* **Work instructions**
Transcribe the listing exactly, so that nothing but the pictures is missing.

* **Data excerpts**
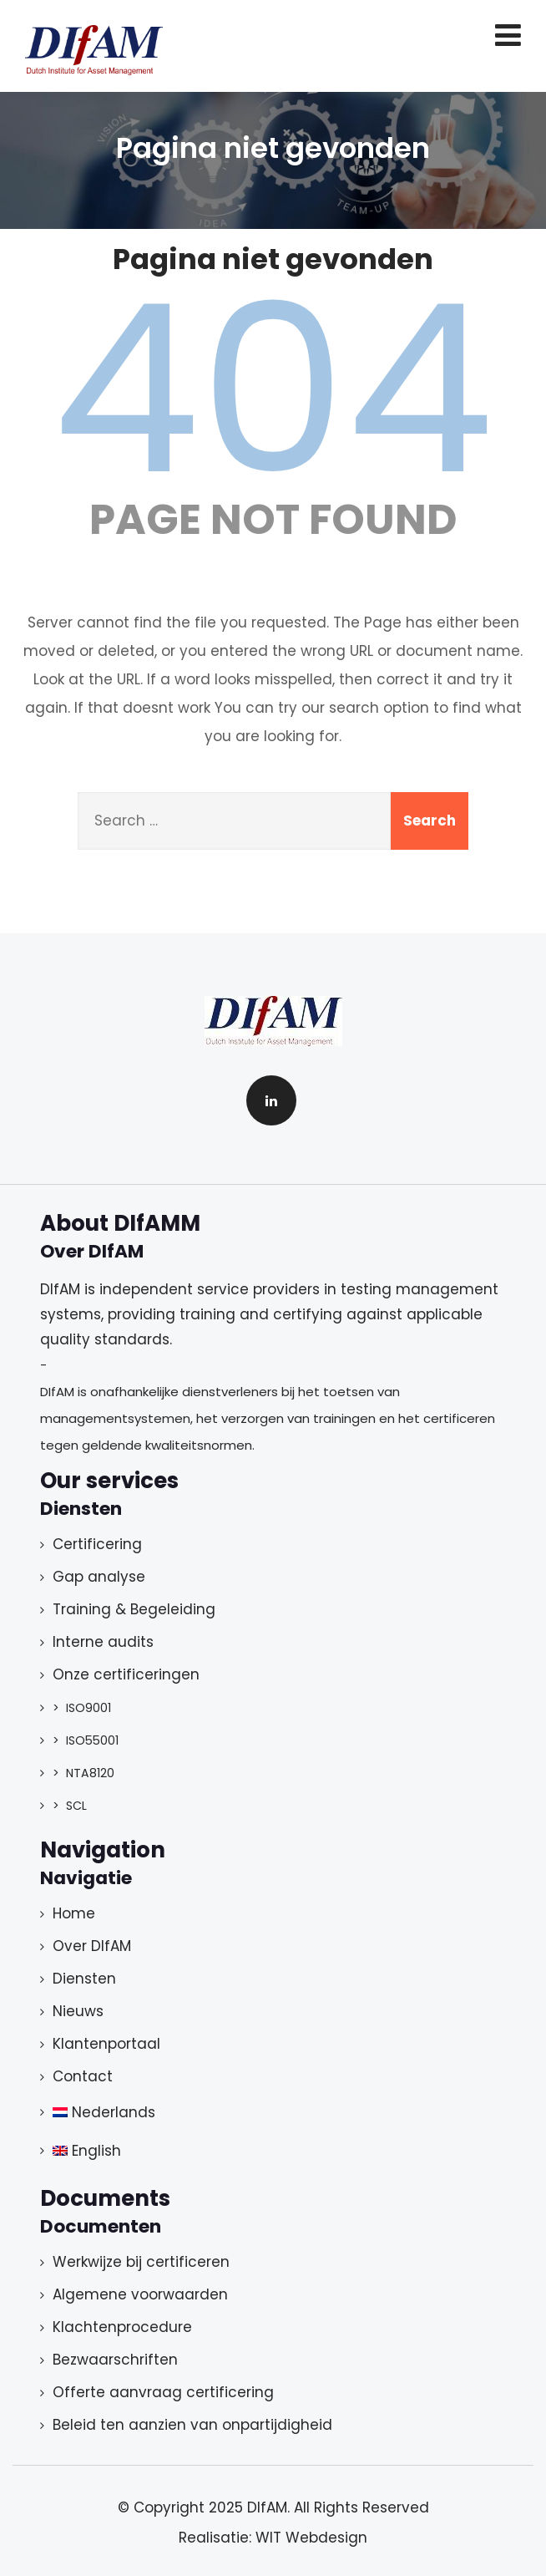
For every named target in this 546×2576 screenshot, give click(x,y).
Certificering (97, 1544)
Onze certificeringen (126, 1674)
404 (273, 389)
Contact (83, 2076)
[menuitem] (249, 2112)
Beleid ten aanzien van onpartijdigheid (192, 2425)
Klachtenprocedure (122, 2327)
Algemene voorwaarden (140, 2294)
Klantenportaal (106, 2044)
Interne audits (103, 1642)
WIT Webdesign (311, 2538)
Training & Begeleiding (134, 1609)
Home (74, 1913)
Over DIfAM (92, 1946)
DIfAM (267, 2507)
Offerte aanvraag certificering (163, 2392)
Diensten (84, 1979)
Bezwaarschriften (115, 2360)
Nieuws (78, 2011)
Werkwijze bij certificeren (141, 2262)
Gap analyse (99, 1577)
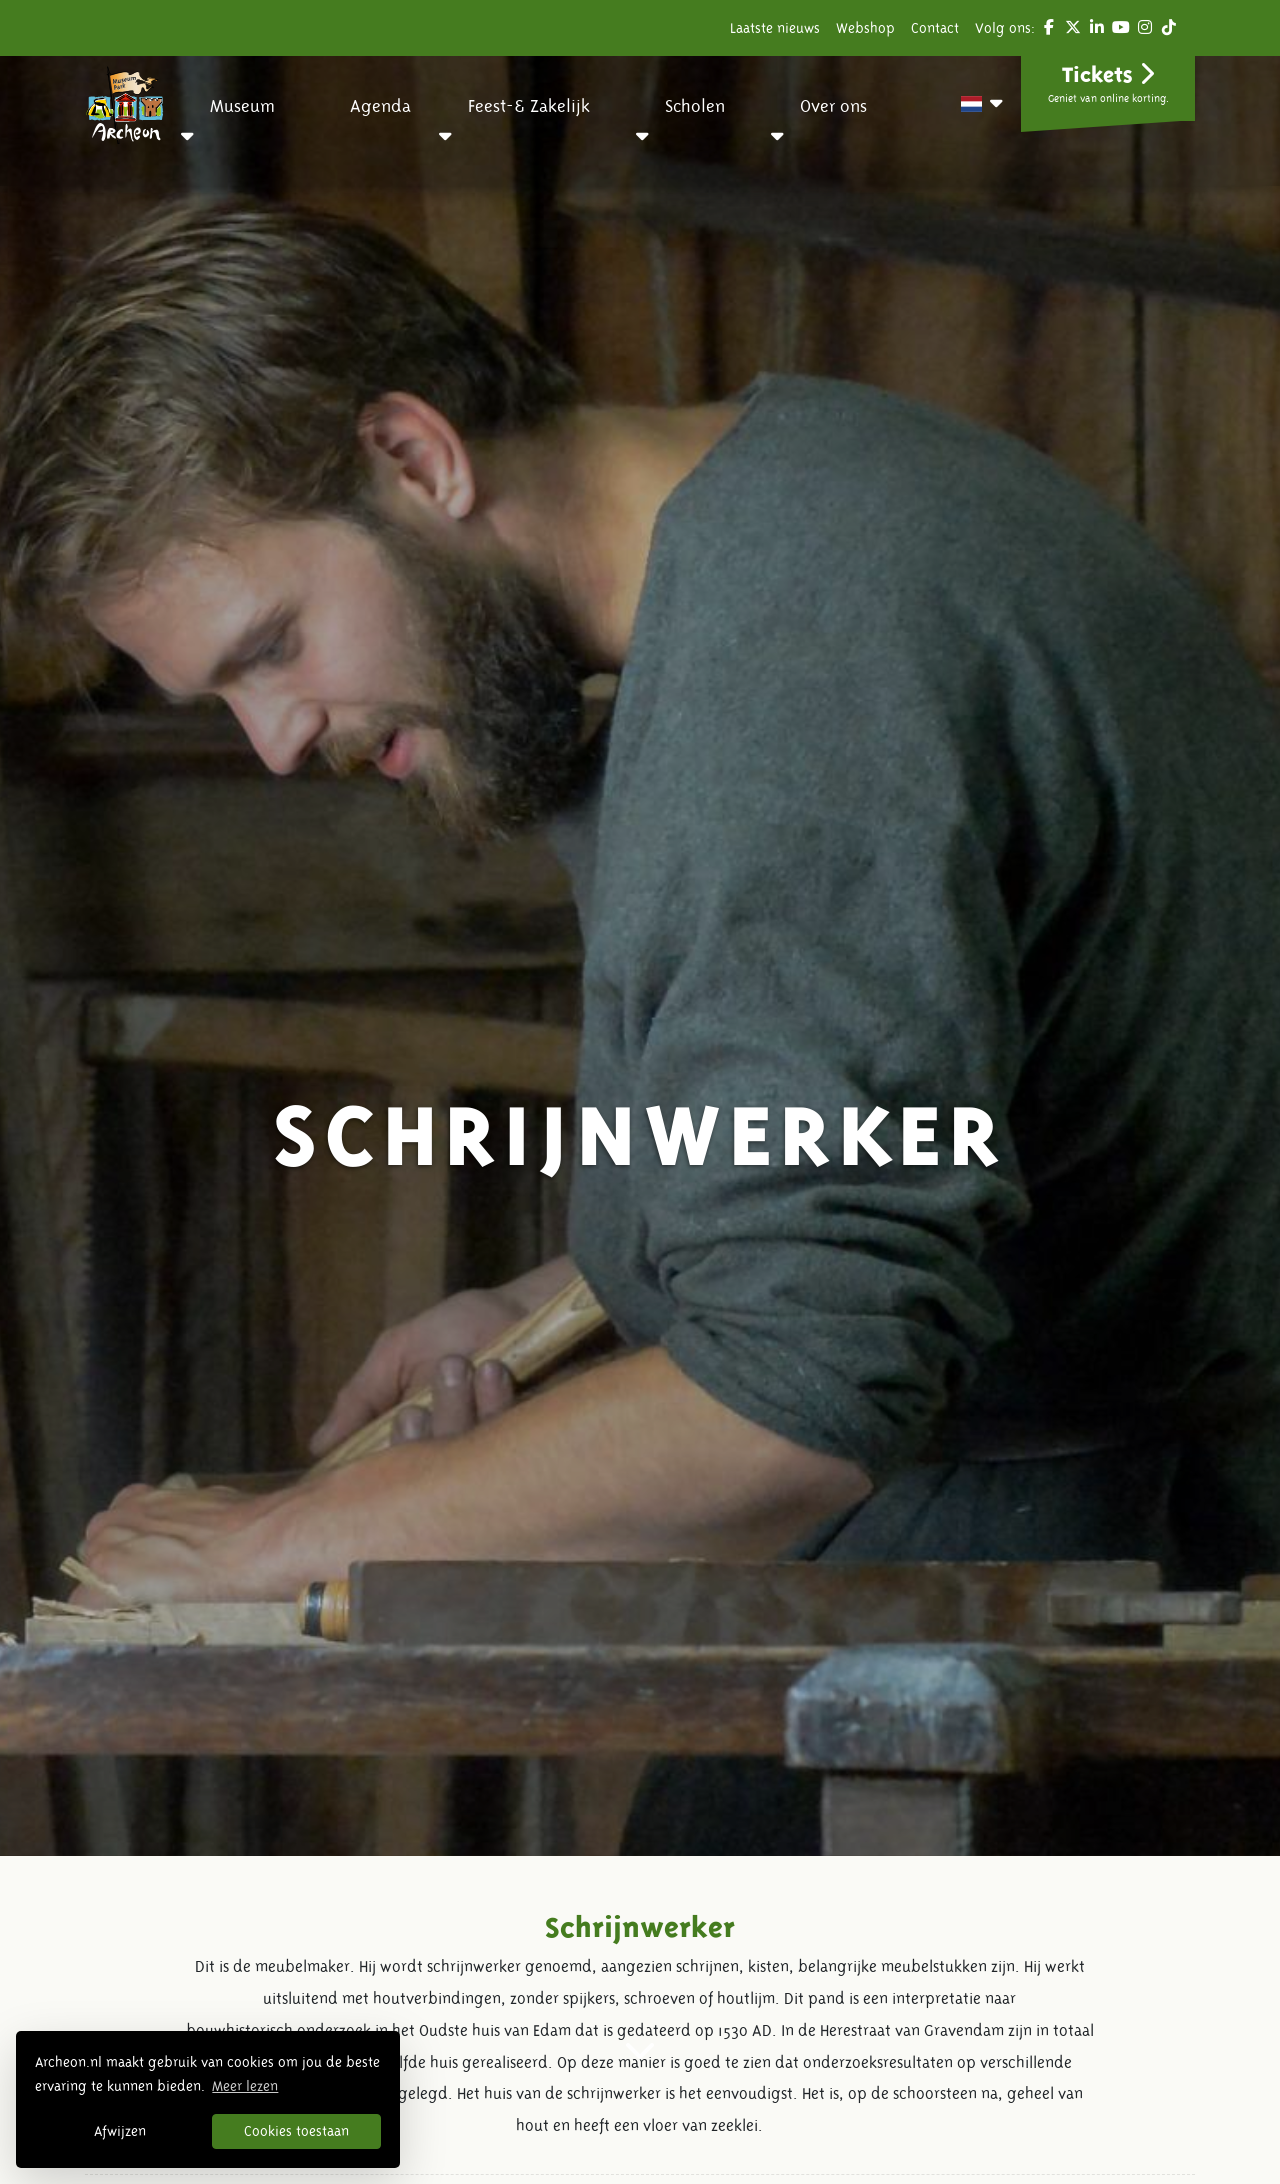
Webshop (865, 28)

* **Exercise output**
For every named target in this 546×2576 screenshot, give click(x,y).
Certificering (97, 1544)
Onze certificeringen (126, 1674)
404 (273, 389)
Contact (83, 2076)
[menuitem] (249, 2112)
Beleid ten aanzien van onpartijdigheid (192, 2425)
Klachtenprocedure (122, 2327)
Algemene voorwaarden (140, 2294)
Klantenportaal (106, 2044)
Interne audits (103, 1642)
WIT Webdesign (311, 2538)
Training & Begeleiding (134, 1609)
Home (74, 1913)
Over DIfAM (92, 1946)
DIfAM (267, 2507)
Offerte aanvraag certificering (163, 2392)
Diensten (84, 1979)
Bezwaarschriften (115, 2360)
Nieuws (78, 2011)
Werkwijze bij certificeren (141, 2262)
Gap analyse (99, 1577)
Webshop (865, 28)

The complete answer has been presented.